Depois de uma maratona de eventos internacionais do Lide — Grupo de Líderes Empresariais, em que ouviu empresários e autoridades, com o Brasil como centro das discussões, o ex-governador de São Paulo João Doria avalia que o governo ainda não encontrou o ponto de diálogo com o empresariado e faz um apelo: "Vamos olhar para frente. Vamos colocar o Brasil olhando para frente, nada de ficar olhando no retrovisor, fazendo críticas ao passado, não vão perder mais tempo com isso". Cita, especialmente, o agronegócio: "Não pode haver uma visão de que o agro é bolsonarista, é isso ou aquilo. O agro é do Brasil. É preciso que o governo também compreenda isso e tire completamente da pauta questões ideológicas, partidárias, políticas e a visão do passado", diz.

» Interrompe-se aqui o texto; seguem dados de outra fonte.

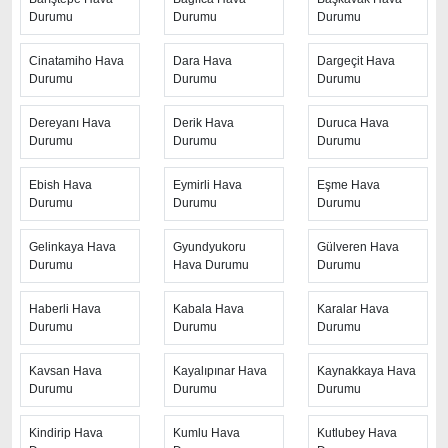
hareket yönü, yağış ve fırtına takibi yapılabilmektedir.
Durumu
Durumu
Durumu
Hızlı güncellenen
Mardin Yeşilalan hava durumu
Cinatamiho Hava
Dara Hava
Dargeçit Hava
Durumu
Durumu
Durumu
sayfasından her 10 dakikada arayla anlık hava
tahminleri ile yağış oranı, nem oranı, hava sıcaklık
Dereyanı Hava
Derik Hava
Duruca Hava
dereceleri, hissedilen hava sıcaklığı, hava basıncı,
Durumu
Durumu
Durumu
rüzgar hızı ve yönü, görüş mesafesi gibi değerlere de
ulaşabilirsiniz. Sitenin üst kısmında yer alan hava uyarı
Ebish Hava
Eymirli Hava
Eşme Hava
ikonu ve uyarı mesajı ile şiddetli hava koşulları
Durumu
Durumu
Durumu
hakkında ziyaretçiler bilgilendirilmektedir.
Gelinkaya Hava
Gyundyukoru
Gülveren Hava
Mardin Yeşilalan hava durumunu
Durumu
Hava Durumu
öğrenme ihtiyacı
Durumu
olduğu zaman, en güvenilir kaynak olan Hava Durumu
Haberli Hava
Kabala Hava
Karalar Hava
sayfasını ziyaret etmenizi öneriyoruz. Saatlik, günlük ve
Durumu
Durumu
Durumu
aylık hava durumu gibi farklı zaman aralıklarında hava
durumuna bakabilirsiniz. Ancak sayfadaki hava tahmin
Kavsan Hava
Kayalıpınar Hava
Kaynakkaya Hava
sürelerinden en isabetli sonuçları haftalık yani 7 günlük
Durumu
Durumu
Durumu
olduğunu belirtmek daha doğru olur. Diğer uzun süreli
hava tahminleri sık sık değişerek yaklaşan günlerde
Kindirip Hava
Kumlu Hava
Kutlubey Hava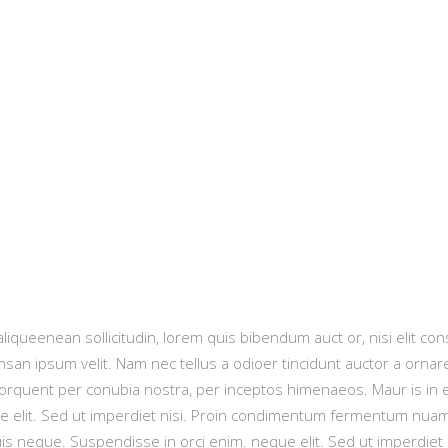
liqueenean sollicitudin, lorem quis bibendum auct or, nisi elit con
san ipsum velit. Nam nec tellus a odioer tincidunt auctor a orna
ra torquent per conubia nostra, per inceptos himenaeos. Maur is in 
 elit. Sed ut imperdiet nisi. Proin condimentum fermentum nuam 
uis neque. Suspendisse in orci enim. neque elit. Sed ut imperdi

Nesta entrevista ao Correio, Doria considera que, para que esse diálogo ocorra, Lula precisa estar mais presente no Brasil ou delegar mais ao vice, Geraldo Alckmin, experiente, que governou São Paulo por 16 anos. Doria elogia a postura do governo na área ambiental. Falou das dificuldades de negociação entre governo e Congresso e elogiou a decisão de Lula de priorizar a agenda ambiental. "Brasil deu um salto numa pauta onde a deficiência era total. O Brasil era um zero à esquerda", disse, ao lembrar-se da "vergonha" que passou, por ser brasileiro, na Cúpula do Clima de Glasgow, quando o presidente era Jair Bolsonaro.
Ainda cético em relação ao futuro do centro político e decidido a não voltar mais à vida pública, João Doria evita falar do PSDB. Mas revela quem apoiará, no ano que vem, para prefeito de São Paulo e dá um conselho ao governador, Tarcísio de Freitas: "Se afaste dos extremos".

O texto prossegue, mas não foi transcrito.